As predicted in last week's Hedge Clippings, two other big banks played catch up with the rate rise from Westpac, and adding a couple of bps for good measure, while the RBA kept interest rates on hold as expected on Tuesday, signalling that the economy was in good shape. By Wednesday it was evident just how good a shape the economy was in, with revised numbers lifting GDP by 3.4% over the year to June. There doesn't appear to be a negative cloud on the domestic economic horizon at the moment (unlike the political one) unless the slowdown in the housing market, which the RBA has been seeking for some time, accelerates further and overly damages consumer confidence.

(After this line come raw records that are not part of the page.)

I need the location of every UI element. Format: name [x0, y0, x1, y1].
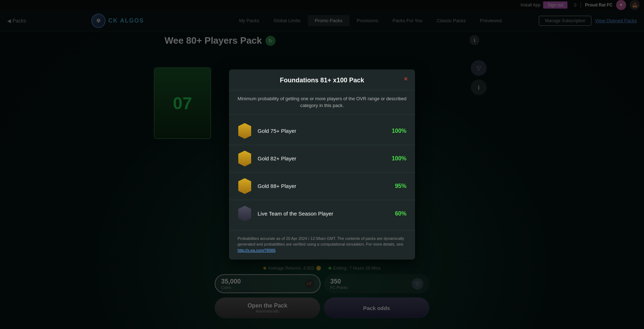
odds-pct-3: 60%: [395, 211, 406, 217]
modal-footer-link[interactable]: http://x.ea.com/78086: [238, 248, 275, 252]
odds-list: Gold 75+ Player 100% Gold 82+ Player 100…: [229, 115, 415, 230]
odds-pct-2: 95%: [395, 183, 406, 189]
odds-item-0: Gold 75+ Player 100%: [229, 117, 415, 145]
modal-close-button[interactable]: ×: [404, 75, 408, 82]
modal-header: Foundations 81+ x100 Pack ×: [229, 69, 415, 90]
badge-gold-82: [238, 150, 252, 167]
gold-badge-icon-2: [238, 151, 251, 166]
modal-overlay[interactable]: Foundations 81+ x100 Pack × Minimum prob…: [0, 0, 644, 329]
modal-footer: Probabilities accurate as of 20 Apr 2024…: [229, 230, 415, 260]
odds-pct-0: 100%: [392, 128, 406, 134]
odds-item-1: Gold 82+ Player 100%: [229, 145, 415, 173]
modal-footer-period: .: [275, 248, 277, 252]
modal-footer-text: Probabilities accurate as of 20 Apr 2024…: [238, 236, 404, 247]
odds-label-2: Gold 88+ Player: [258, 183, 389, 189]
odds-item-2: Gold 88+ Player 95%: [229, 173, 415, 200]
odds-pct-1: 100%: [392, 155, 406, 162]
badge-gold-88: [238, 178, 252, 195]
gold-badge-icon-3: [238, 178, 251, 194]
dark-badge-icon: [238, 206, 251, 222]
odds-item-3: Live Team of the Season Player 60%: [229, 200, 415, 227]
badge-tots: [238, 205, 252, 222]
badge-gold-75: [238, 122, 252, 140]
pack-odds-modal: Foundations 81+ x100 Pack × Minimum prob…: [229, 69, 415, 260]
gold-badge-icon: [238, 123, 251, 139]
modal-title: Foundations 81+ x100 Pack: [280, 77, 364, 84]
odds-label-3: Live Team of the Season Player: [258, 211, 389, 217]
odds-label-0: Gold 75+ Player: [258, 128, 386, 134]
odds-label-1: Gold 82+ Player: [258, 155, 386, 161]
modal-subtitle: Minimum probability of getting one or mo…: [229, 90, 415, 115]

Finally, there were warnings regarding the dangers of passive investing. We would have to declare a vested interest in this regard as we specialise in the actively managed fund sector. Whilst we can certainly see the benefits of passive investing as a way of reducing investment costs, it can distort valuations, particularly in rising markets, based on the premise of "a rising tide lifting all ships".
The risk of passive investing however comes as markets turn downwards, when index and passive funds will see indiscriminate outflows. Just as the rising tide lifts all ships, so too it lowers them when it falls. That's when actively managed and hedge funds come to the fore, (and thus justifying their fees) by protecting capital and hopefully without adding to the outflows.
While on the subject of performance, we frequently normally keep fund performance updates to a fairly dry commentary. However, the Bennelong Long Short Equity Management's (BLSEM) August performance of 10.59% (see report) was something special, even if the manager was at pains to point out that it should not be taken as normal. We can safely mention this fund as it is closed to new investors, but it is a terrific example of how a well-managed hedge fund can work. The fund has returned 16.77% annualised after all fees over 16 years since its inception in February 2002.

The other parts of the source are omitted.